▶ [What you need to do]
Print every entry, word for word, and skip the images.

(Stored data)
....................

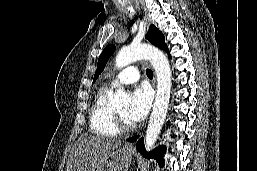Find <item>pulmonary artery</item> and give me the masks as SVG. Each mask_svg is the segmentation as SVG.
<instances>
[{
  "mask_svg": "<svg viewBox=\"0 0 257 171\" xmlns=\"http://www.w3.org/2000/svg\"><path fill=\"white\" fill-rule=\"evenodd\" d=\"M140 69L135 65H130L120 71L111 81L112 86L119 84H132L139 80Z\"/></svg>",
  "mask_w": 257,
  "mask_h": 171,
  "instance_id": "1",
  "label": "pulmonary artery"
}]
</instances>
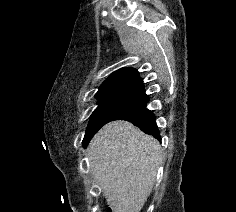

....................

▶ [Expected output]
Find <item>pulmonary artery</item> and give me the masks as SVG. Each mask_svg is the segmentation as SVG.
<instances>
[{
  "mask_svg": "<svg viewBox=\"0 0 257 171\" xmlns=\"http://www.w3.org/2000/svg\"><path fill=\"white\" fill-rule=\"evenodd\" d=\"M140 69L135 65H130L120 71L111 81L112 86L119 84H132L139 80Z\"/></svg>",
  "mask_w": 257,
  "mask_h": 171,
  "instance_id": "1",
  "label": "pulmonary artery"
}]
</instances>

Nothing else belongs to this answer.